[Saved entries]

######

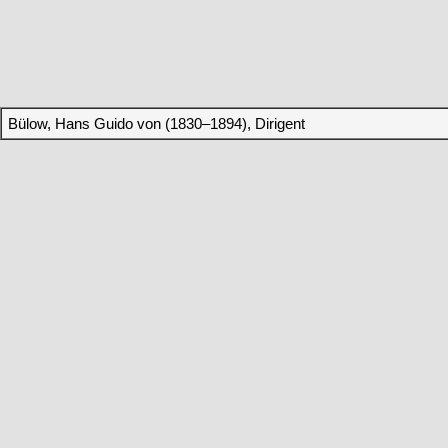
Bülow, Hans Guido von (1830–1894), Dirigent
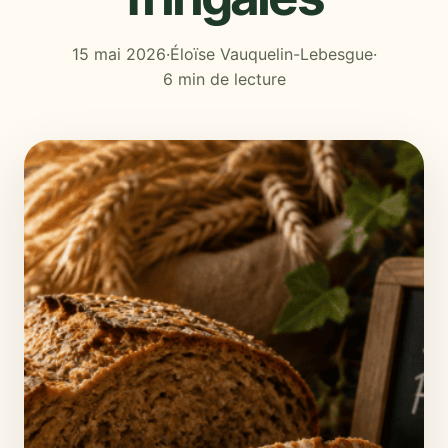
15 mai 2026
·
Éloïse Vauquelin-Lebesgue
·
6 min de lecture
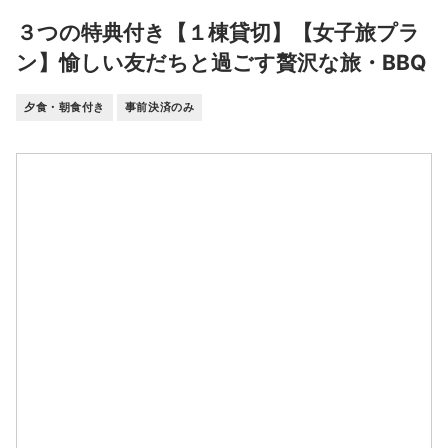
３つの特典付き【１棟貸切】【女子旅プラ
ン】愉しい友だちと過ごす贅沢な旅・BBQ
夕食・朝食付き
事前決済のみ
空室料金カレンダー
大人 2名
３つの特典付き【１棟貸切】【女子旅プラン】愉しい友だちと過
ごす贅沢な旅・BBQ
2027/02/05以降は発売前となります。切り替えは日本時間00:00
です。
8月
2026
日
月
火
水
木
金
土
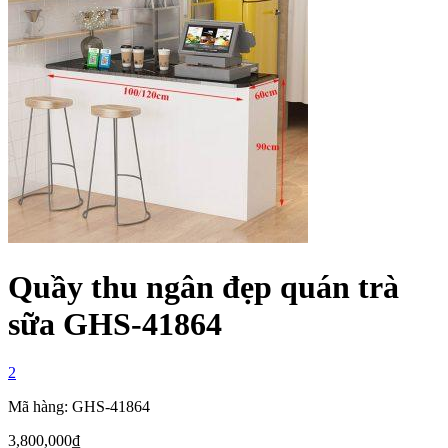
Quầy thu ngân đẹp quán trà
sữa GHS-41864
2
Mã hàng: GHS-41864
3,800,000
₫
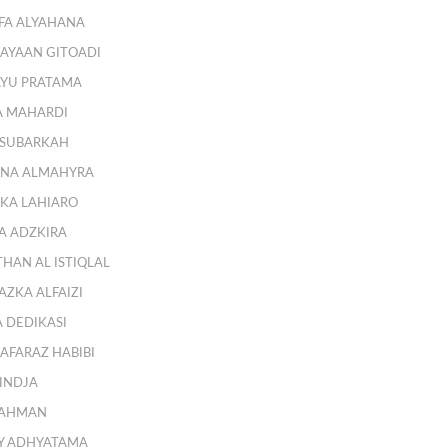
IFA ALYAHANA
AYAAN GITOADI
AYU PRATAMA
A MAHARDI
H SUBARKAH
INA ALMAHYRA
IKA LAHIARO
A ADZKIRA
HAN AL ISTIQLAL
ZKA ALFAIZI
 DEDIKASI
AFARAZ HABIBI
INDJA
RAHMAN
Y ADHYATAMA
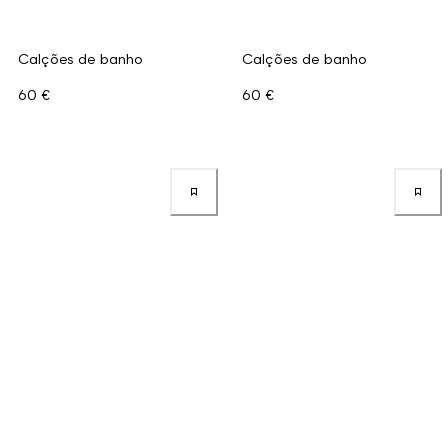
Calções de banho
Calções de banho
60 €
60 €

######

# EXERCISE OBJECTIVE
The answer consists of the records repeated exactly, without any images.

# EXERCISE OUTPUT
Bülow, Hans Guido von (1830–1894), Dirigent
15 mai 2026
·
Éloïse Vauquelin-Lebesgue
·
6 min de lecture
３つの特典付き【１棟貸切】【女子旅プラ
ン】愉しい友だちと過ごす贅沢な旅・BBQ
夕食・朝食付き
事前決済のみ
空室料金カレンダー
大人 2名
３つの特典付き【１棟貸切】【女子旅プラン】愉しい友だちと過
ごす贅沢な旅・BBQ
2027/02/05以降は発売前となります。切り替えは日本時間00:00
です。
8月
2026
日
月
火
水
木
金
土
Quầy thu ngân đẹp quán trà
sữa GHS-41864
2
Mã hàng: GHS-41864
3,800,000
₫
IFA ALYAHANA
AYAAN GITOADI
AYU PRATAMA
A MAHARDI
H SUBARKAH
INA ALMAHYRA
IKA LAHIARO
A ADZKIRA
HAN AL ISTIQLAL
ZKA ALFAIZI
 DEDIKASI
AFARAZ HABIBI
INDJA
RAHMAN
Y ADHYATAMA
Calções de banho
Calções de banho
60 €
60 €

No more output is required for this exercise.